As a child, my favorite task to do in the kitchen was to measure ingredients. I would carefully open the lowest drawer in the kitchen and find the olive-green measuring scoops. While George Strait played in the background, my mom would then help me get out the small, well-worn, white stepladder from behind the laundry room door. Barely reaching above the counter, I would “scoop” the sugar and flour and feel the warmth and inclusion of our kitchen on Dawn Street. Mom and I would work together and follow the directions to make my Nannie’s banana nut bread. This all came to mind when reading through the Bible recently and stumbling upon the book of Zechariah.
Zechariah 2:1-5 says, “Then I looked up, and there before me was a man with a measuring line in his hand. I asked, “Where are you going?” He answered me, “To measure Jerusalem, to find out how wide and how long it is.” While the angel who was speaking to me was leaving, another angel came to meet him and said to him: “Run, tell that young man, ‘Jerusalem will be a city without walls because of the great number of people and animals in it.

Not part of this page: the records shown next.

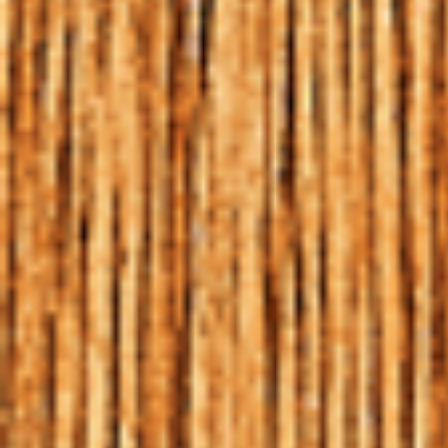
LÚPULO TAMBÉM FAZ
BEM À SAÚDE
HOME
|
BLOG
|
LÚPULO TAMBÉM FAZ BEM À SAÚDE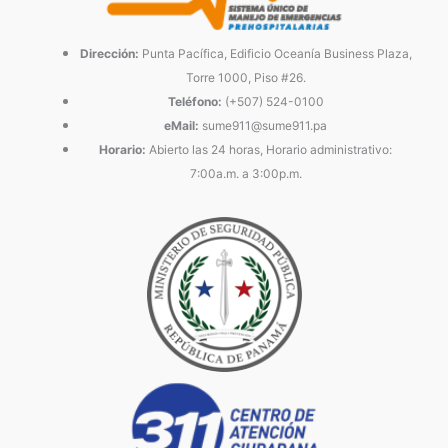
Dirección:
Punta Pacífica, Edificio Oceanía Business Plaza,
Torre 1000, Piso #26.
Teléfono:
(+507) 524-0100
eMail:
sume911@sume911.pa
Horario:
Abierto las 24 horas, Horario administrativo:
7:00a.m. a 3:00p.m.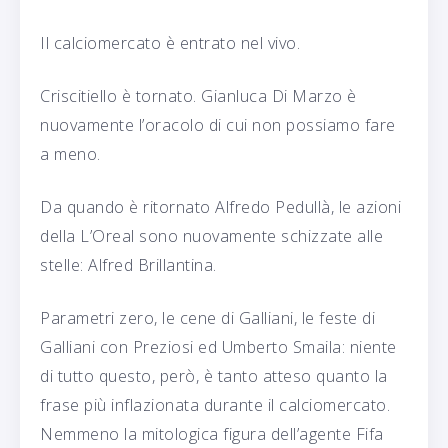
Il calciomercato è entrato nel vivo.
Criscitiello è tornato. Gianluca Di Marzo è
nuovamente l’oracolo di cui non possiamo fare
a meno.
Da quando è ritornato Alfredo Pedullà, le azioni
della L’Oreal sono nuovamente schizzate alle
stelle: Alfred Brillantina.
Parametri zero, le cene di Galliani, le feste di
Galliani con Preziosi ed Umberto Smaila: niente
di tutto questo, però, è tanto atteso quanto la
frase più inflazionata durante il calciomercato.
Nemmeno la mitologica figura dell’agente Fifa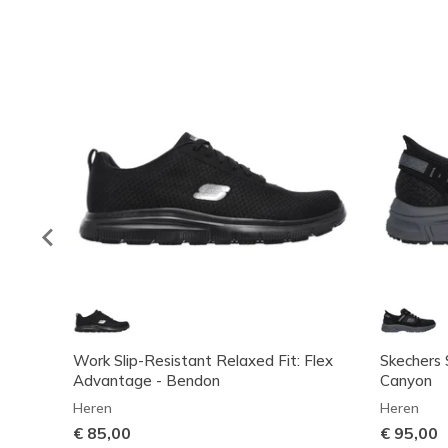
Work Slip-Resistant Relaxed Fit: Flex
Skechers S
Advantage - Bendon
Canyon
Heren
Heren
€ 85,00
€ 95,00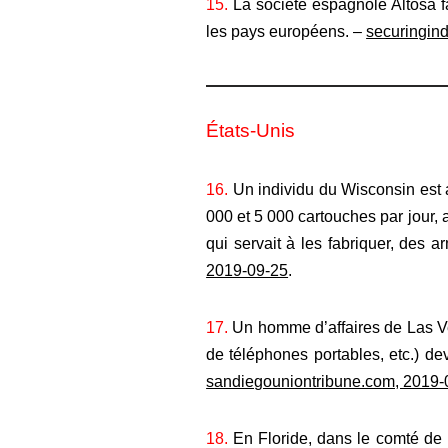
15.
La société espagnole Altosa fa
les pays européens. –
securingin
États-Unis
16.
Un individu du Wisconsin est a
000 et 5 000 cartouches par jour, 
qui servait à les fabriquer, des
2019-09-25
.
17.
Un homme d’affaires de Las Ve
de téléphones portables, etc.) d
sandiegouniontribune.com, 2019-
18.
En Floride, dans le comté de 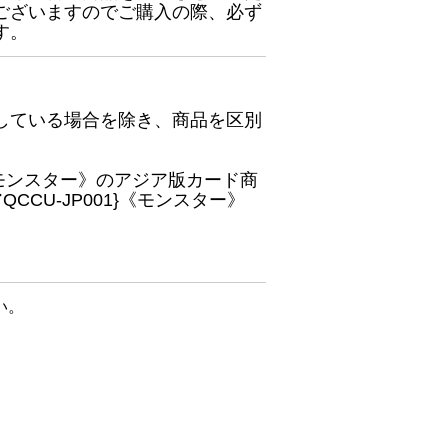
ございますのでご購入の際、必ず
す。
している場合を除き、商品を区別
}《モンスター》のアジア版カード商
CU-JP001}《モンスター》
い。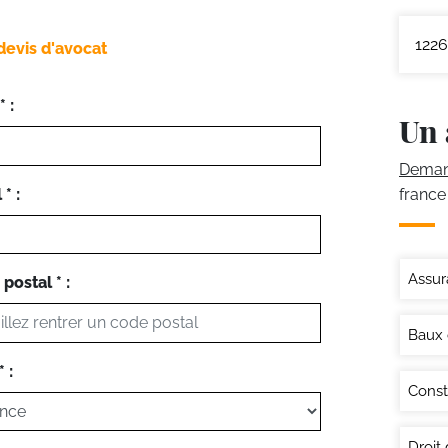
1226
devis d'avocat
 :
Un 
Demand
* :
france
Assur
postal * :
Baux
 :
Const
Droit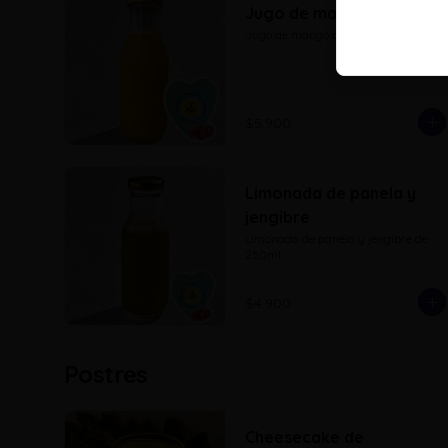
Jugo de mango
Jugo de mango de 250ml
$5.900
Limonada de panela y
jengibre
Limonada de panela y jengibre de 
250ml
$4.900
Postres
Cheesecake de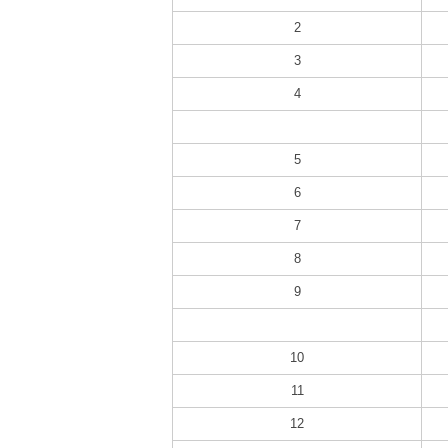
2
3
4
5
6
7
8
9
10
11
12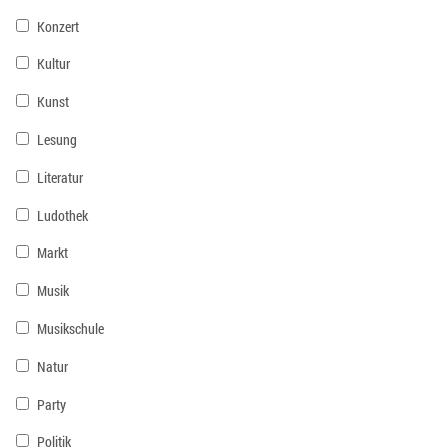
Konzert
Kultur
Kunst
Lesung
Literatur
Ludothek
Markt
Musik
Musikschule
Natur
Party
Politik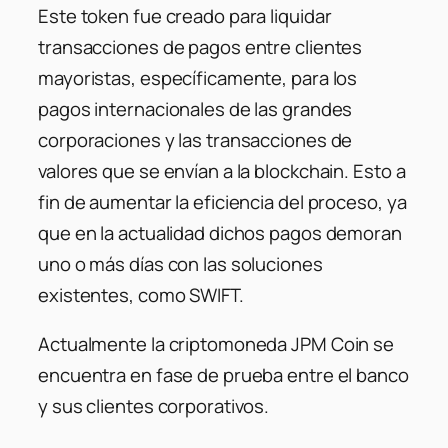
Este token fue creado para liquidar
transacciones de pagos entre clientes
mayoristas, específicamente, para los
pagos internacionales de las grandes
corporaciones y las transacciones de
valores que se envían a la blockchain. Esto a
fin de aumentar la eficiencia del proceso, ya
que en la actualidad dichos pagos demoran
uno o más días con las soluciones
existentes, como SWIFT.
Actualmente la criptomoneda JPM Coin se
encuentra en fase de prueba entre el banco
y sus clientes corporativos.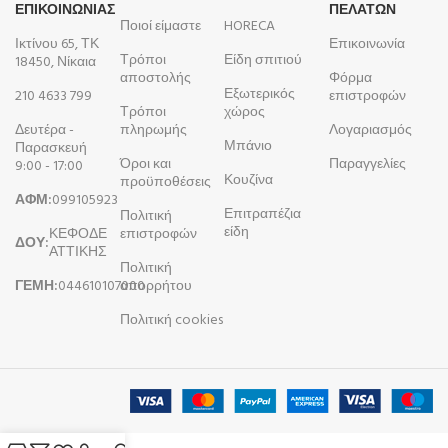
ΕΠΙΚΟΙΝΩΝΙΑΣ
ΠΕΛΑΤΩΝ
Ποιοί είμαστε
HORECA
Ικτίνου 65, ΤΚ
Επικοινωνία
Τρόποι
Είδη σπιτιού
18450, Νίκαια
αποστολής
Φόρμα
Εξωτερικός
210 4633 799
επιστροφών
Τρόποι
χώρος
Δευτέρα -
πληρωμής
Λογαριασμός
Μπάνιο
Παρασκευή
Όροι και
Παραγγελίες
9:00 - 17:00
Κουζίνα
προϋποθέσεις
ΑΦΜ:
099105923
Επιτραπέζια
Πολιτική
είδη
ΚΕΦΟΔΕ
επιστροφών
ΔΟΥ:
ΑΤΤΙΚΗΣ
Πολιτική
ΓΕΜΗ:
044610107000
απορρήτου
Πολιτική cookies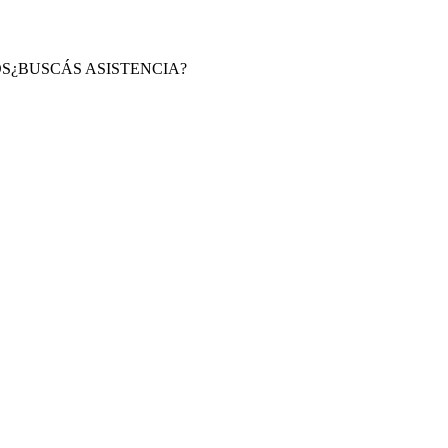
S
¿BUSCÁS ASISTENCIA?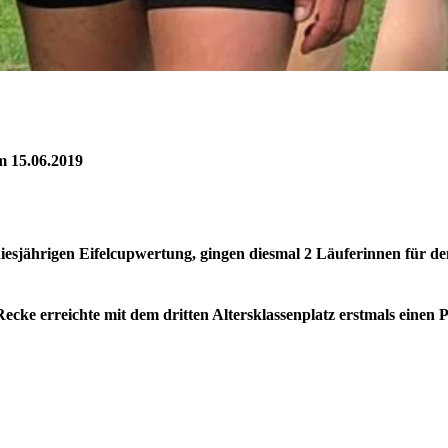
 15.06.2019
iesjährigen Eifelcupwertung, gingen diesmal 2 Läuferinnen für d
 Recke erreichte mit dem dritten Altersklassenplatz erstmals einen 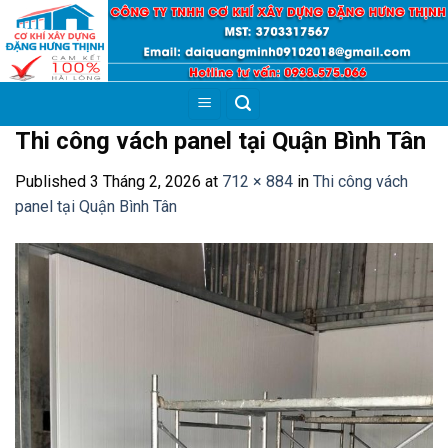
Skip
to
content
Thi công vách panel tại Quận Bình Tân
Published
3 Tháng 2, 2026
at
712 × 884
in
Thi công vách
panel tại Quận Bình Tân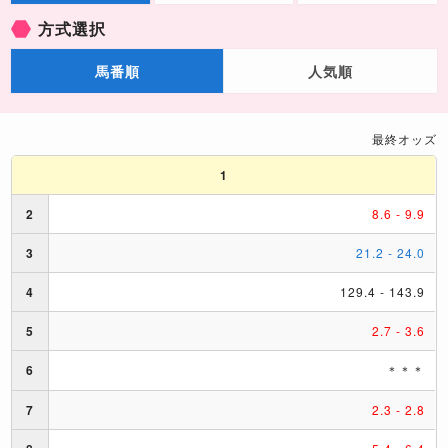
方式選択
馬番順
人気順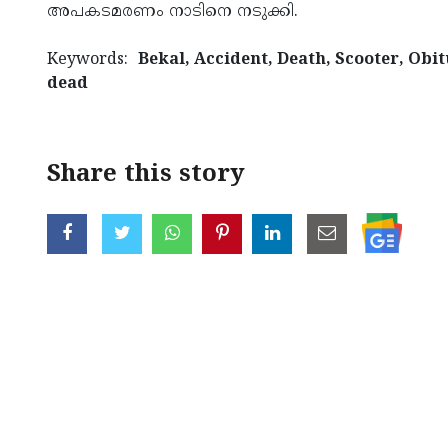
അപകടമരണം നാടിനെ നടുക്കി.
Keywords:
Bekal, Accident, Death, Scooter, Obi
dead
Share this story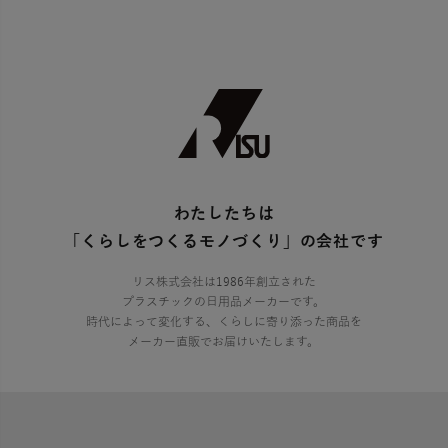
わたしたちは
「くらしをつくるモノづくり」の会社です
リス株式会社は1986年創立された
プラスチックの日用品メーカーです。
時代によって変化する、くらしに寄り添った商品を
メーカー直販でお届けいたします。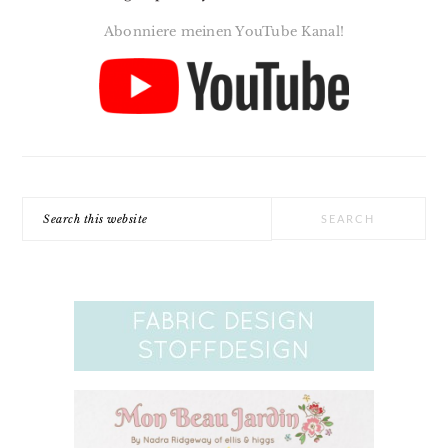
Abonniere meinen YouTube Kanal!
Search
this
website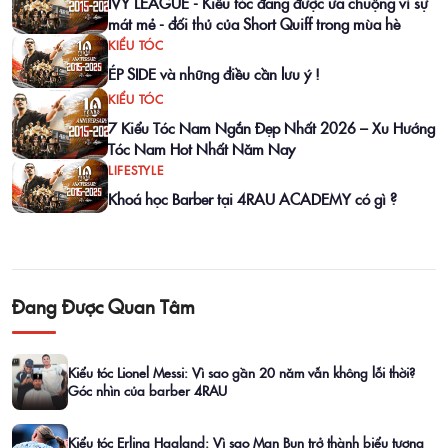
IVY LEAGUE - Kiểu tóc đang được ưa chuộng vì sự
mát mẻ - đối thủ của Short Quiff trong mùa hè
KIỂU TÓC
ÉP SIDE và những điều cần lưu ý !
KIỂU TÓC
7 Kiểu Tóc Nam Ngắn Đẹp Nhất 2026 – Xu Hướng
Tóc Nam Hot Nhất Năm Nay
LIFESTYLE
Khoá học Barber tại 4RAU ACADEMY có gì ?
Đang Được Quan Tâm
Kiểu tóc Lionel Messi: Vì sao gần 20 năm vẫn không lỗi thời?
Góc nhìn của barber 4RAU
Kiểu tóc Erling Haaland: Vì sao Man Bun trở thành biểu tượng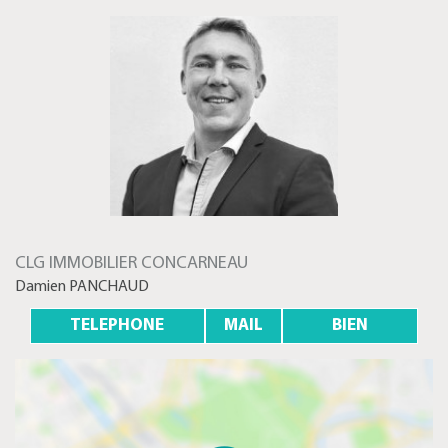
CLG IMMOBILIER CONCARNEAU
Damien PANCHAUD
TELEPHONE
MAIL
BIEN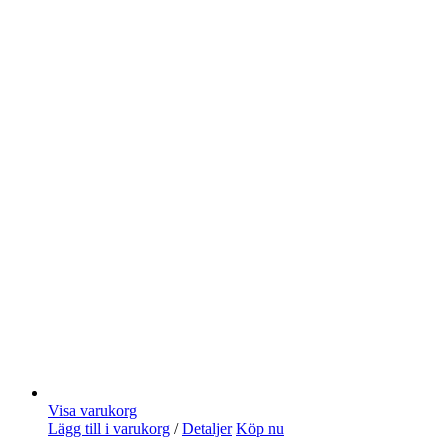
Visa varukorg
Lägg till i varukorg
/
Detaljer
Köp nu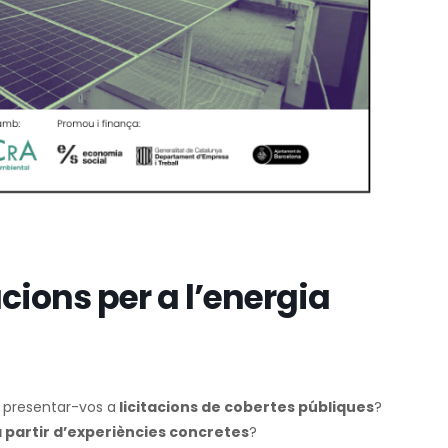
cions per a l’energia
 presentar-vos a
licitacions de cobertes públiques
?
a partir d’experiències concretes
?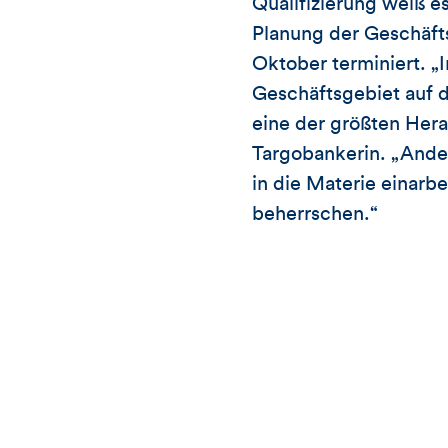
Qualifizierung weiß e
Planung der Geschäfts
Oktober terminiert. „
Geschäftsgebiet auf d
eine der größten Hera
Targobankerin. „Anders
in die Materie einar
beherrschen.“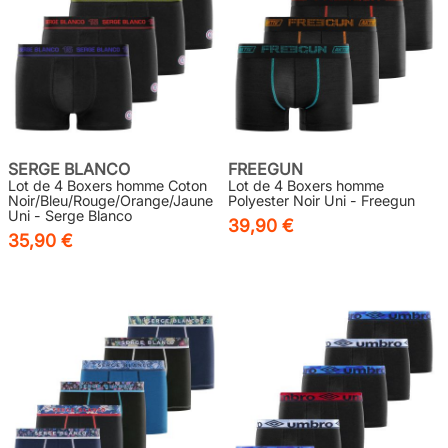
SERGE BLANCO
FREEGUN
Lot de 4 Boxers homme Coton
Lot de 4 Boxers homme
Noir/Bleu/Rouge/Orange/Jaune
Polyester Noir Uni - Freegun
Uni - Serge Blanco
39,90 €
35,90 €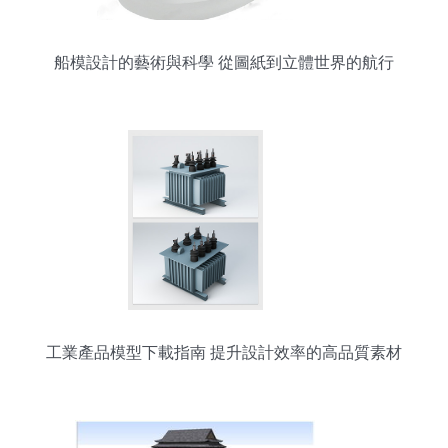
船模設計的藝術與科學 從圖紙到立體世界的航行
工業產品模型下載指南 提升設計效率的高品質素材
選擇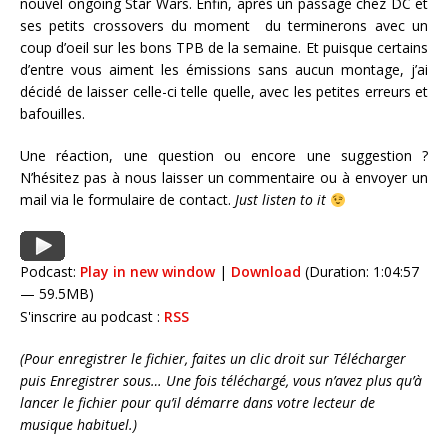
nouvel ongoing Star Wars. Enfin, après un passage chez DC et
ses petits crossovers du moment du terminerons avec un
coup d’oeil sur les bons TPB de la semaine. Et puisque certains
d’entre vous aiment les émissions sans aucun montage, j’ai
décidé de laisser celle-ci telle quelle, avec les petites erreurs et
bafouilles.
Une réaction, une question ou encore une suggestion ?
N’hésitez pas à nous laisser un commentaire ou à envoyer un
mail via le formulaire de contact.
Just listen to it
Podcast:
Play in new window
|
Download
(Duration: 1:04:57
— 59.5MB)
S'inscrire au podcast :
RSS
(Pour enregistrer le fichier, faites un clic droit sur Télécharger
puis Enregistrer sous… Une fois téléchargé, vous n’avez plus qu’à
lancer le fichier pour qu’il démarre dans votre lecteur de
musique habituel.)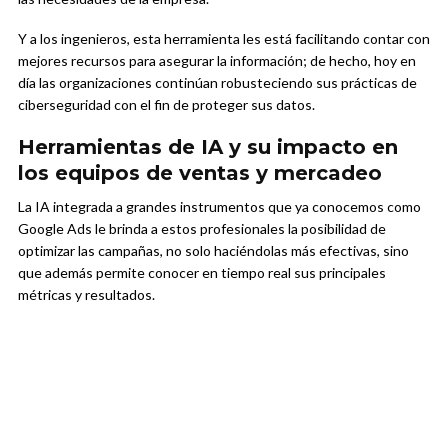
Y a los ingenieros, esta herramienta les está facilitando contar con
mejores recursos para asegurar la información; de hecho, hoy en
día las organizaciones continúan robusteciendo sus prácticas de
ciberseguridad con el fin de proteger sus datos.
Herramientas de IA y su impacto en
los equipos de ventas y mercadeo
La IA integrada a grandes instrumentos que ya conocemos como
Google Ads le brinda a estos profesionales la posibilidad de
optimizar las campañas, no solo haciéndolas más efectivas, sino
que además permite conocer en tiempo real sus principales
métricas y resultados.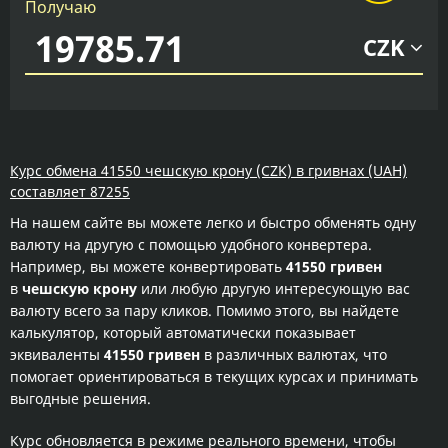
Получаю
CZK
Курс обмена 41550 чешскую крону (CZK) в гривнах (UAH)
составляет 87255
На нашем сайте вы можете легко и быстро обменять одну
валюту на другую с помощью удобного конвертера.
Например, вы можете конвертировать
41550 гривен
в
чешскую крону
или любую другую интересующую вас
валюту всего за пару кликов. Помимо этого, вы найдете
калькулятор, который автоматически показывает
эквиваленты
41550 гривен
в различных валютах, что
помогает ориентироваться в текущих курсах и принимать
выгодные решения.
Курс обновляется в режиме реального времени, чтобы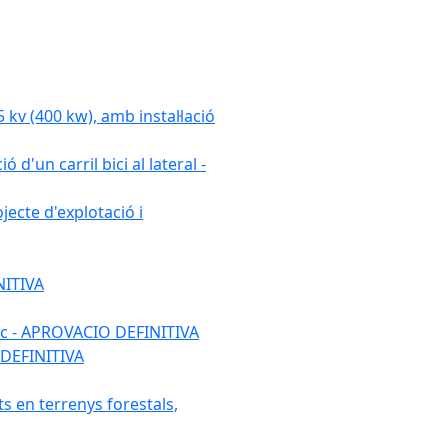
 (400 kw), amb instal·lació
 d'un carril bici al lateral -
ecte d'explotació i
NITIVA
ulic - APROVACIO DEFINITIVA
 DEFINITIVA
ats en terrenys forestals,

And I myself will be a wall of fire around it,’ declares the Lord, ‘and I will be its glory within.’”
These verses hit me. I love to measure. I like to measure my success. I want to see the clear lines of accomplishments and pinpoint the specifics that can be celebrated. I know I am not alone in this. I often ask myself some of the following questions: Am I doing enough and is the impact large enough? Is the new sofa in my living room and framed picture Pinterest worthy? Does the chicken saltimbocca I just made look good enough to put on Instagram and will people ask for the recipe? Are my jeans “in?”
I wonder what my life would look like in a more real mode—one without walls and measurements. What if my daily testimony to my friends and community was lived without measure? What if people truly saw my life without walls? The real life of Reagan.
Imagine a life that would be honest and transparent. A beautiful and messy life where people could see my everyday shortcomings. A life that would encourage my peers to realize that they are not alone in their struggles—the same ones that I am experiencing—that we are in this together. I want people to see Jesus in me and for that to happen then the boundaries and walls will need to fall to the wayside. We must live our lives without measure. No walls. No filters. No measurements. All real. This is me—transparent and true to my identity in Christ.
May we rest in the peace and presence of Jesus Christ each day knowing that HE longs for me to measure HIS goodness in ME. So, as I smell the faint hint of banana bread cooking in my own home now, glance at the dust of sugar on the counter, and wash the measuring scoop—I remember and want to remind each of you to measure HIS goodness in your life--as raw, real, and messy as it is—measure it all because it is GOOD. Let’s live life together!